- ABOUT THIS TASK
Copy out every line of the records in which "Gubernur" can be found.

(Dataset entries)
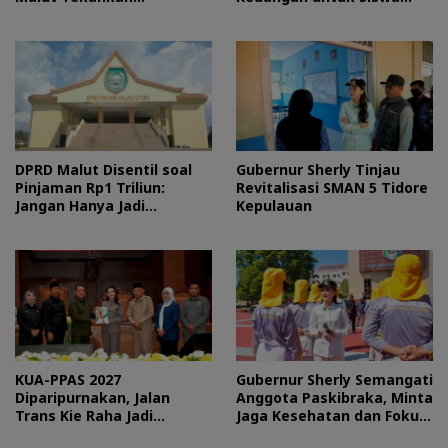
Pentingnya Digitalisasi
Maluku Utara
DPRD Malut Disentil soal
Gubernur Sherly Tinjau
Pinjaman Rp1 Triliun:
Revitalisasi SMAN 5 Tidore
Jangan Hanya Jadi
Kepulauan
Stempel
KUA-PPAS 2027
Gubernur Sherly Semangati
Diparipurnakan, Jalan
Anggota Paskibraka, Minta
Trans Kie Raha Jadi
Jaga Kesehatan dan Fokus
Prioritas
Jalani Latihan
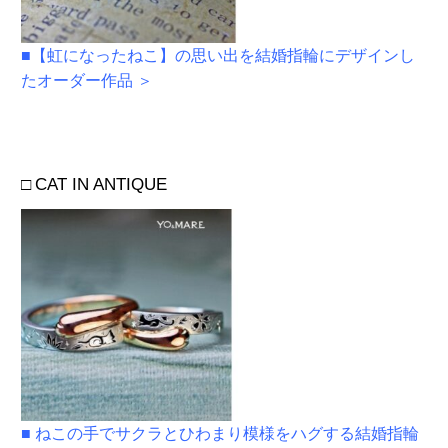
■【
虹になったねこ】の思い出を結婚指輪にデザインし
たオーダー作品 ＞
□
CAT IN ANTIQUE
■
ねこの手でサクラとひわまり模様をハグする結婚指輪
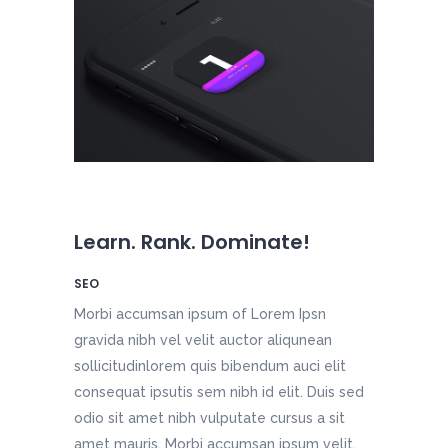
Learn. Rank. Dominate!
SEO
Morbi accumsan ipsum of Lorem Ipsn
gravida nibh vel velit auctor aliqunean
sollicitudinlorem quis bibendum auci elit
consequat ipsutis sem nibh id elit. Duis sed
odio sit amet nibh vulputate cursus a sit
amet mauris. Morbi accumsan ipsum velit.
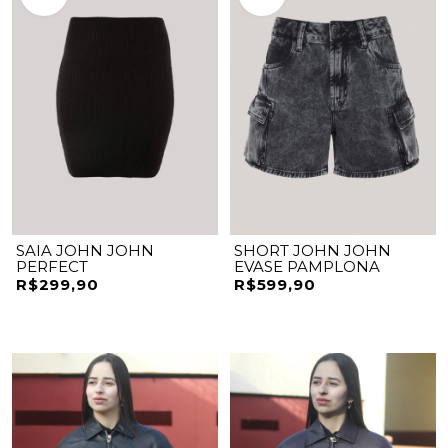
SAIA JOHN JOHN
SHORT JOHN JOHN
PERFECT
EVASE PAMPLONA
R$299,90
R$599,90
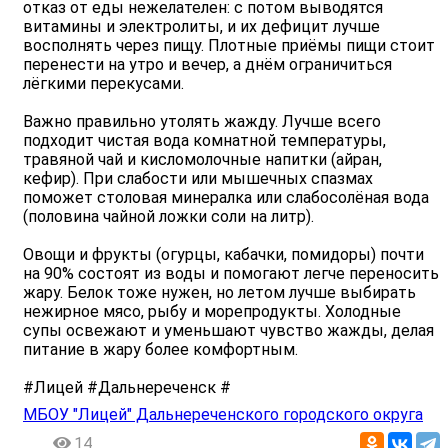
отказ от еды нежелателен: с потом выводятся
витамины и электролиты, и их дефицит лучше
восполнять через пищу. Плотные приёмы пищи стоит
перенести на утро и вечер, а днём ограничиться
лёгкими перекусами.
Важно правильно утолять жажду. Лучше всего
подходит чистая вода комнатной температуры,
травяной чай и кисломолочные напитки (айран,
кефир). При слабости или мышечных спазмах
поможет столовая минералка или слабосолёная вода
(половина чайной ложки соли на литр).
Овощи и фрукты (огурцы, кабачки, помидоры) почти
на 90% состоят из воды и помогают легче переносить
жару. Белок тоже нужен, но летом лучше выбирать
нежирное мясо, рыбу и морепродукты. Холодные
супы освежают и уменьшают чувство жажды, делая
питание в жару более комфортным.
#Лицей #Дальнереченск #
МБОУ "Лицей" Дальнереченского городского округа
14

==

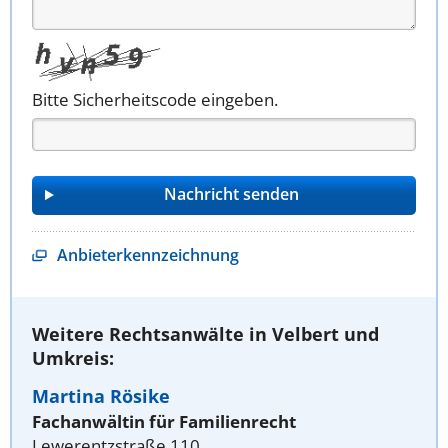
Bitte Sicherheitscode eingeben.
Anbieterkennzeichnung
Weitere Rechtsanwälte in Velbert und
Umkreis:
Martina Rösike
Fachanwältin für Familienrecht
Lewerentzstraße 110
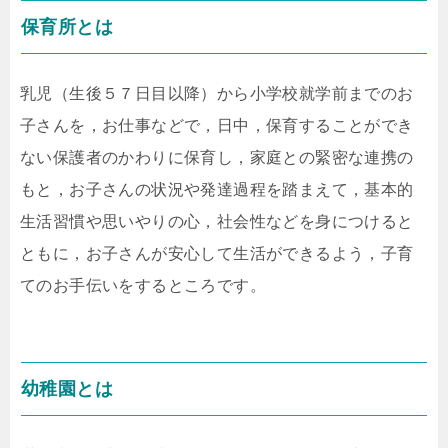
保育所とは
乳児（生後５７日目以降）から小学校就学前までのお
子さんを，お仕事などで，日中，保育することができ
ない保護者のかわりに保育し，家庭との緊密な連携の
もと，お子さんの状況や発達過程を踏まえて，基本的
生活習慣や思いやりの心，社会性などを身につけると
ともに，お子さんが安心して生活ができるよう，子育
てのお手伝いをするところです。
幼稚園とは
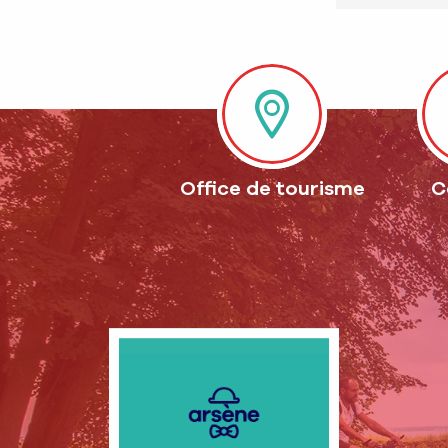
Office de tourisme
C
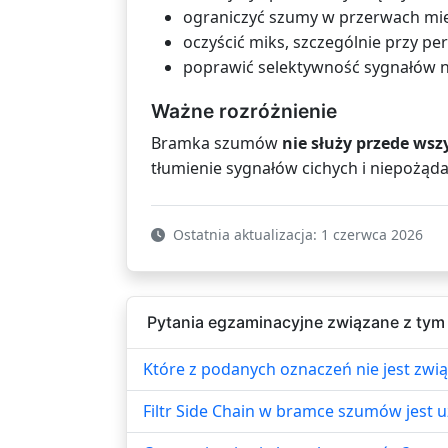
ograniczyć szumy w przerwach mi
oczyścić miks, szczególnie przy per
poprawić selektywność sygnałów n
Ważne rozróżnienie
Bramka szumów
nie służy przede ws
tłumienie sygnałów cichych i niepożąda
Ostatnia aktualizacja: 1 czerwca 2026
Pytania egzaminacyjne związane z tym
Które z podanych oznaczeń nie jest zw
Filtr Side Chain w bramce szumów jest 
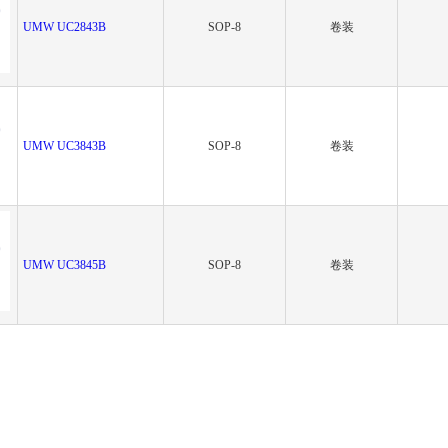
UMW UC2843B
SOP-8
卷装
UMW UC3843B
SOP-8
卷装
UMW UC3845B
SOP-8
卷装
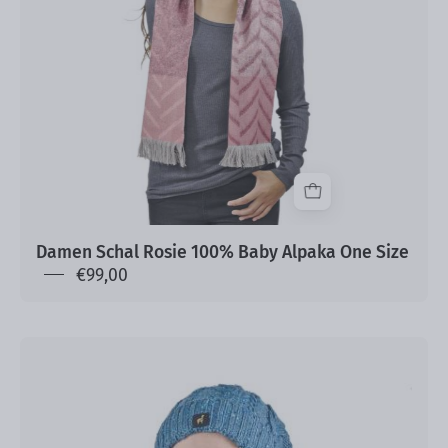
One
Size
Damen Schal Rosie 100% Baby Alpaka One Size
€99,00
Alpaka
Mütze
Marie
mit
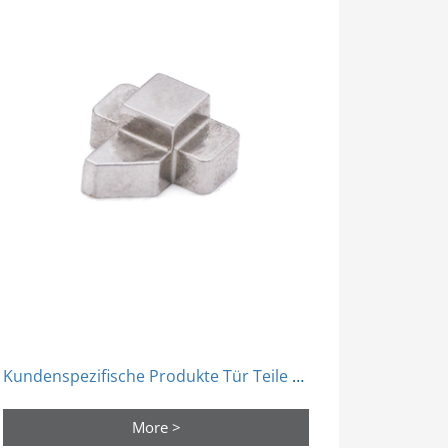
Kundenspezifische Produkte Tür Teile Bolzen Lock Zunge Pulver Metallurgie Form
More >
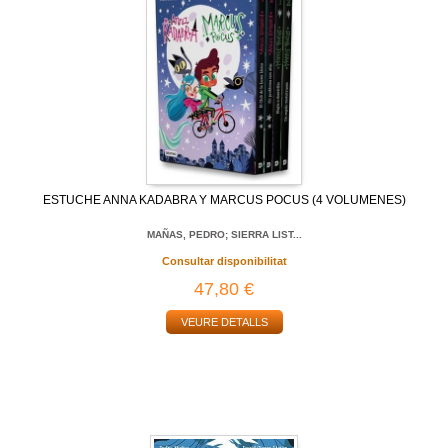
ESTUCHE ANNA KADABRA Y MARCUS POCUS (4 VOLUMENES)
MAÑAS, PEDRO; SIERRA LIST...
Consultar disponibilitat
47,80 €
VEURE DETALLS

- ANSWER TO THIS EXERCISE
Gubernur Sherly Tinjau
Gubernur Sherly Semangati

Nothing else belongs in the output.